Netapp: DFM refresh lun list - possible race issue

 

Hi,

I stumbled upon an issue with DFM LUN list and how it is reflected in
self.discovered_luns list. Before filing a ticket, I might first ask
if anybody have seen such problem.

Background:
During create volume from snapshot, the Netapp driver will create a
new LUN (openstack volume) by cloning existing LUN (openstack
snapshot).

    def create_volume_from_snapshot(self, volume, snapshot):
        ...
        self._clone_lun(lun.HostId, src_path, dest_path, False)
        self._refresh_dfm_luns(lun.HostId)
        self._discover_dataset_luns(dataset, clone_name)

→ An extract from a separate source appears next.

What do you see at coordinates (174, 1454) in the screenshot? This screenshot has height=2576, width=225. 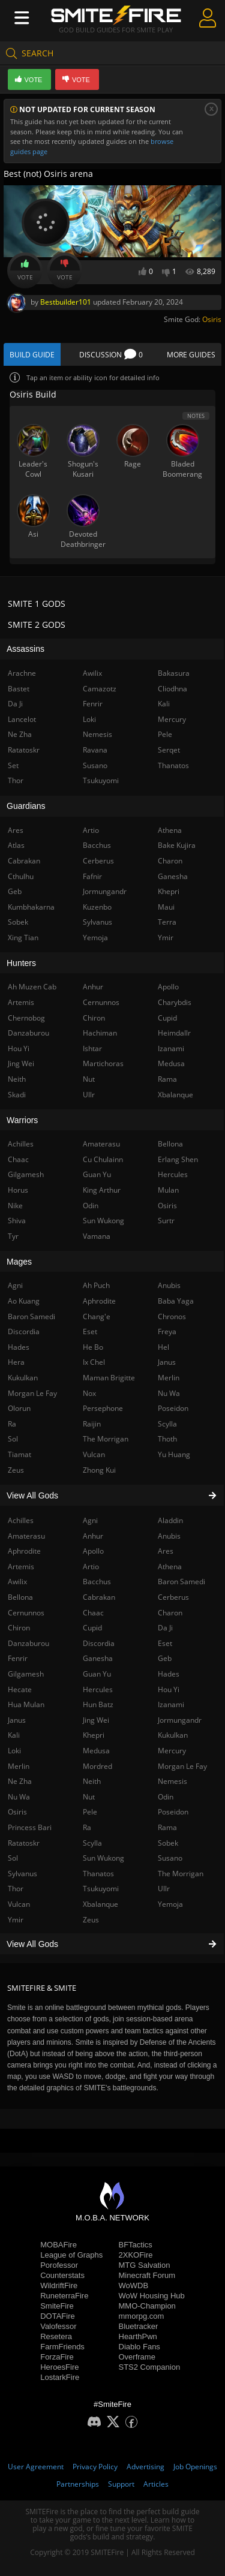 I see `Yu Huang` at bounding box center [174, 1454].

1) _clone_lun - will create new LUN on the filer
2) _refresh_dfm_luns - asks DFM to refresh his LUN list by querying
filer 'HostId'. This call will block until DFM refresh will finish.
3) _discover_dataset_luns - read the list of LUNs from DFM and update
internal self.discovered_luns

Problem:
After "_refresh_dfm_luns" finishes, DFM is still reporting the LUN
list _without_ the LUN that was just created. This is happening
sporadically, in my case it's about 10-15%. When the new LUN is
missing in "self.discovered_luns", subsequent "create_export" will
bomb-out with "Error: No entry in LUN table for volume ..".

Notes:
I have also tested this by creating LUNs manually and running code
similar to _refresh_dfm_luns / _discover_dataset_luns, with the same
results.

The driver's code looks correct to me. It seems that it is DFM who
cannot guarantee that his LUN list is up-to-date. I have a suspicion
that explicit refresh jobs (from the driver) may be interfering with
internal (croned) DFM refresh jobs.

Workaround:
I'm thinking about wrapping steps 2) 3) with a loop and test if the
cloned LUN is on the discovered_lun list or not. Even if the first
refresh/discover will return out-of-date data, the second seems to be
fine.

Anybody has seen this ? Or might have a better idea how to workaround it ?

Regards,

Brano Zarnovican

PS: Netapp driver (7-mode) is latest from Folsom branch, DFM version
5.1, filer OnTAP 7.3.6P5.